## REQUIRED WORK
Below is a block of records. Copy every line in it that contains the word "white".

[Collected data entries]
========
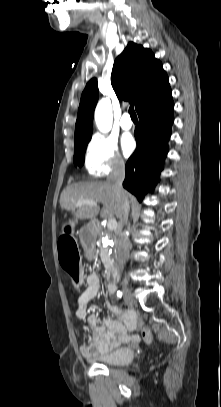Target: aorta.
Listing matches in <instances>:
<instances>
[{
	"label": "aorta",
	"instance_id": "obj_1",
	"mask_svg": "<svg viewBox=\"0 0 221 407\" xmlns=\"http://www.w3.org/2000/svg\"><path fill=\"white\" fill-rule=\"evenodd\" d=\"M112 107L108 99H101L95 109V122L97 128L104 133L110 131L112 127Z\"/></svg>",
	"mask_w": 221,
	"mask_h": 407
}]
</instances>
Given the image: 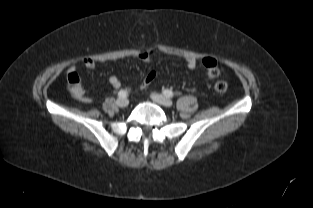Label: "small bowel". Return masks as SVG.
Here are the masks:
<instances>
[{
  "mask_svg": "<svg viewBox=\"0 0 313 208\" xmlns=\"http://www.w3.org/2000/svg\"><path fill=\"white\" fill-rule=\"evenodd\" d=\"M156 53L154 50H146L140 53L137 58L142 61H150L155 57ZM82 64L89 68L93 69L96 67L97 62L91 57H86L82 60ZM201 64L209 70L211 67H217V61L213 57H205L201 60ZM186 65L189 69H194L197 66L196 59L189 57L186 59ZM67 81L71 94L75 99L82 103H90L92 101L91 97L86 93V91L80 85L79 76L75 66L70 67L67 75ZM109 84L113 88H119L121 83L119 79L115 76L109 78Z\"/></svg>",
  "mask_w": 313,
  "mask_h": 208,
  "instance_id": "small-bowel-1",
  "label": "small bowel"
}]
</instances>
========
## TASK OUTPUT
	"mask_svg": "<svg viewBox=\"0 0 221 407\" xmlns=\"http://www.w3.org/2000/svg\"><path fill=\"white\" fill-rule=\"evenodd\" d=\"M112 107L108 99H101L95 109V122L97 128L104 133L110 131L112 127Z\"/></svg>",
  "mask_svg": "<svg viewBox=\"0 0 313 208\" xmlns=\"http://www.w3.org/2000/svg\"><path fill=\"white\" fill-rule=\"evenodd\" d=\"M156 53L154 50H146L140 53L137 58L142 61H150L155 57ZM82 64L89 68L93 69L96 67L97 62L91 57H86L82 60ZM201 64L209 70L211 67H217V61L213 57H205L201 60ZM186 65L189 69H194L197 66L196 59L189 57L186 59ZM67 81L71 94L75 99L82 103H90L92 101L91 97L86 93V91L80 85L79 76L75 66L70 67L67 75ZM109 84L113 88H119L121 83L119 79L115 76L109 78Z\"/></svg>",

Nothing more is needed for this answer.